Desde que existe y está lleno de grandes damas, cortesanas, jovencitas y monjas, este otro mundo de lectoras encandiladas y medio desnudas siempre ha estado a disposición de la lujuria masculina, dispuesto a resucitar en cualquier momento. De hecho, la imagen de Marilyn leyendo el Ulises de Joyce en bikini, en Long Island, procede de ahí. La actriz se pone a la cola, detrás de numerosas lectoras a quienes han pintado con entusiasmo sin velos o semidesnudas a lo largo de los siglos. El retrato de un hombre que lee sin ropa sería impensable, repugnante o cuando menos ridículo. En cambio, en el caso de las mujeres parece algo normal; y no importa qué lean, podría ser un simple cuento para dormir. Sin embargo, ninguna de nosotras sueña con leer de ese modo, en esa posición o con esas caras. Ymucho menos desnudas.

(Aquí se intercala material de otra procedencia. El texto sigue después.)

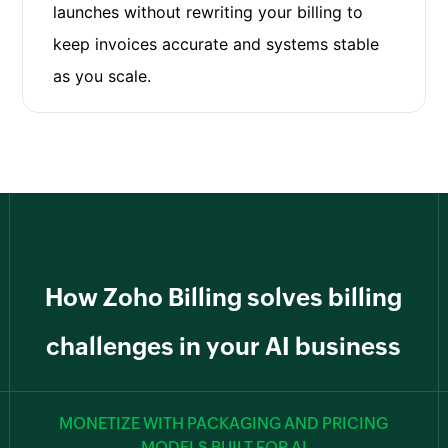
launches without rewriting your billing to
keep invoices accurate and systems stable
as you scale.
How Zoho Billing solves billing
challenges in your AI business
MONETIZE WITH PACKAGING AND PRICING
MODELS BUILT FOR AI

A menos que no sean ustedes la chica de la melena oscura que, en marzo de 2009, en un local de Chicago, se sentó en un sofá colocado en un pequeño escenario para leer ante un numeroso público el Cándido de Voltaire. En voz alta y completamente desnuda. En tal caso, se llamarían Michelle L'amour y habrían fundado las Naked Girls Reading, literalmente «chicas desnudas que leen». Tras la sesión en Chicago, las veladas se repitieron en Seattle, Nueva York, Boston y Dallas. Ahora la fórmula se puede exportar fuera de los Estados Unidos, puede desembarcar en Canadá o en Brasil; según dicen los periódicos, se trata de un buen negocio. Además, la marca propone la creación de franquicias para abrirse camino en todo el mundo.